§ **Exercise details**: Return a verbatim reproduction of each line, starting at the line with "ANGEBOTENE TÄTIGKEITEN" and ending at the last line of the listing below.

§ **Records provided**:
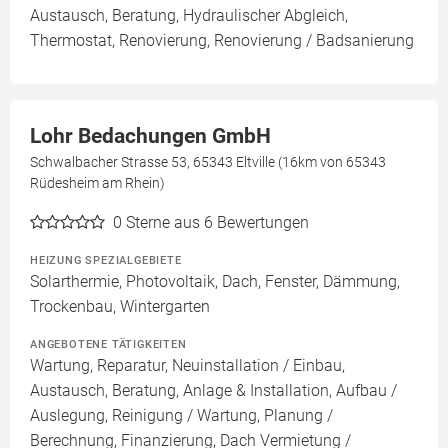
Austausch, Beratung, Hydraulischer Abgleich,
Thermostat, Renovierung, Renovierung / Badsanierung
Lohr Bedachungen GmbH
Schwalbacher Strasse 53, 65343 Eltville (16km von 65343
Rüdesheim am Rhein)
0
Sterne aus 6 Bewertungen
HEIZUNG SPEZIALGEBIETE
Solarthermie, Photovoltaik, Dach, Fenster, Dämmung,
Trockenbau, Wintergarten
ANGEBOTENE TÄTIGKEITEN
Wartung, Reparatur, Neuinstallation / Einbau,
Austausch, Beratung, Anlage & Installation, Aufbau /
Auslegung, Reinigung / Wartung, Planung /
Berechnung, Finanzierung, Dach Vermietung /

§ **Solution for this exercise**:
ANGEBOTENE TÄTIGKEITEN
Wartung, Reparatur, Neuinstallation / Einbau,
Austausch, Beratung, Anlage & Installation, Aufbau /
Auslegung, Reinigung / Wartung, Planung /
Berechnung, Finanzierung, Dach Vermietung /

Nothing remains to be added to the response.